» About this exercise: This exercise calls for copying every line below that holds the word "point".

» Data for the task:
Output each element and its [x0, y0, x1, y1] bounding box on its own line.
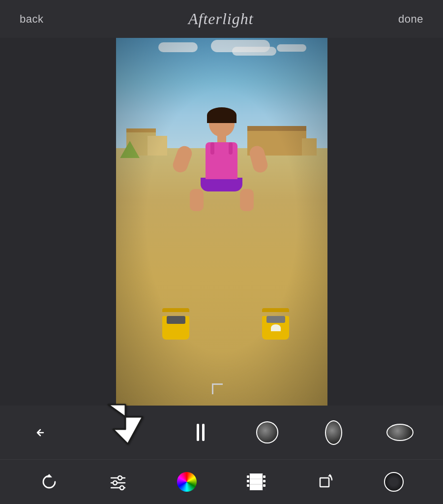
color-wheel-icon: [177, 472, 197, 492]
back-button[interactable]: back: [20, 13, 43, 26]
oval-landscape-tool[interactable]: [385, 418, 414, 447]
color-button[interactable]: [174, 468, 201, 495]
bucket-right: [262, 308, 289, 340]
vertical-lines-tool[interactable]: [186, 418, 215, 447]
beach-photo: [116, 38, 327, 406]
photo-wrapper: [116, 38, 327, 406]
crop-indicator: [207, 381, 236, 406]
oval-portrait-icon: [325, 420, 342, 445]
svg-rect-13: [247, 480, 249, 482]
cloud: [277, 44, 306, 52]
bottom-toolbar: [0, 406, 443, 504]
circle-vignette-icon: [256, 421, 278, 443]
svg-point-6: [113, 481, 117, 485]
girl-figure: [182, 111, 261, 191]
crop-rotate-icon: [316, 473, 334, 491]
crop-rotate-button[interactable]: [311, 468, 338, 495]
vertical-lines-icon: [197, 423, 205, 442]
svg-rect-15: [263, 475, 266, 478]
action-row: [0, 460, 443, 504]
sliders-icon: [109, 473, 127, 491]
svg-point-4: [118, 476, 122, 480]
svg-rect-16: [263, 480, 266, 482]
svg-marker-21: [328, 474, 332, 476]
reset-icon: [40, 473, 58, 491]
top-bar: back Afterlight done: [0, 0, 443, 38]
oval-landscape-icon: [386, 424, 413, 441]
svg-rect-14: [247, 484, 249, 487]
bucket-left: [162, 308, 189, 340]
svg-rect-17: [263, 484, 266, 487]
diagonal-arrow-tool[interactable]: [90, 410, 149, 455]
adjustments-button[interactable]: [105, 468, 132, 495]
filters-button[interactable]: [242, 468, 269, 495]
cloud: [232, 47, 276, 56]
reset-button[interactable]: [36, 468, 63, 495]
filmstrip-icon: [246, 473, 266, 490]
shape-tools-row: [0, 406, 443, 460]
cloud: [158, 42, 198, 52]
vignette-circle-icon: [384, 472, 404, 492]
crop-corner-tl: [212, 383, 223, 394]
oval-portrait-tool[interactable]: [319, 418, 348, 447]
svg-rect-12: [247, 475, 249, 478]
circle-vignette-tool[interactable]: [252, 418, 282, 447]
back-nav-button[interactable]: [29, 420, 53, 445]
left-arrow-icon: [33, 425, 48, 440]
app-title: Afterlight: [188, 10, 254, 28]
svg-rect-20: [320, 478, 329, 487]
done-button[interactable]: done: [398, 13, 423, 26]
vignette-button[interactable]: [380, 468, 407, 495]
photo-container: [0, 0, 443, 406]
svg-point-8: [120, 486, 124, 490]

» Result below:
svg-point-6: [113, 481, 117, 485]
svg-point-4: [118, 476, 122, 480]
svg-point-8: [120, 486, 124, 490]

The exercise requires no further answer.